**Work to complete:** The line containing "de frapper les" and all lines following it in the listing below are to be reproduced exactly, with no other lines.

**** Raw data

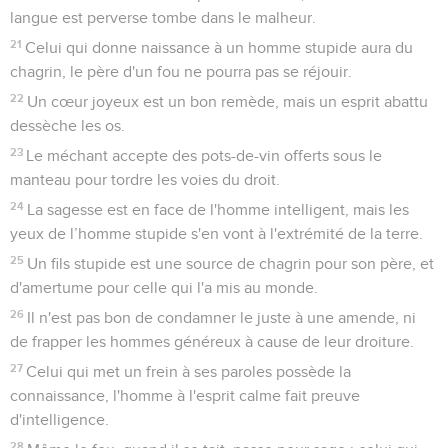
langue est perverse tombe dans le malheur.
21
Celui qui donne naissance à un homme stupide aura du
chagrin, le père d'un fou ne pourra pas se réjouir.
22
Un cœur joyeux est un bon remède, mais un esprit abattu
dessèche les os.
23
Le méchant accepte des pots-de-vin offerts sous le
manteau pour tordre les voies du droit.
24
La sagesse est en face de l'homme intelligent, mais les
yeux de l’homme stupide s'en vont à l'extrémité de la terre.
25
Un fils stupide est une source de chagrin pour son père, et
d'amertume pour celle qui l'a mis au monde.
26
Il n'est pas bon de condamner le juste à une amende, ni
de frapper les hommes généreux à cause de leur droiture.
27
Celui qui met un frein à ses paroles possède la
connaissance, l'homme à l'esprit calme fait preuve
d'intelligence.
28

********

**Task output:**
de frapper les hommes généreux à cause de leur droiture.
27
Celui qui met un frein à ses paroles possède la
connaissance, l'homme à l'esprit calme fait preuve
d'intelligence.
28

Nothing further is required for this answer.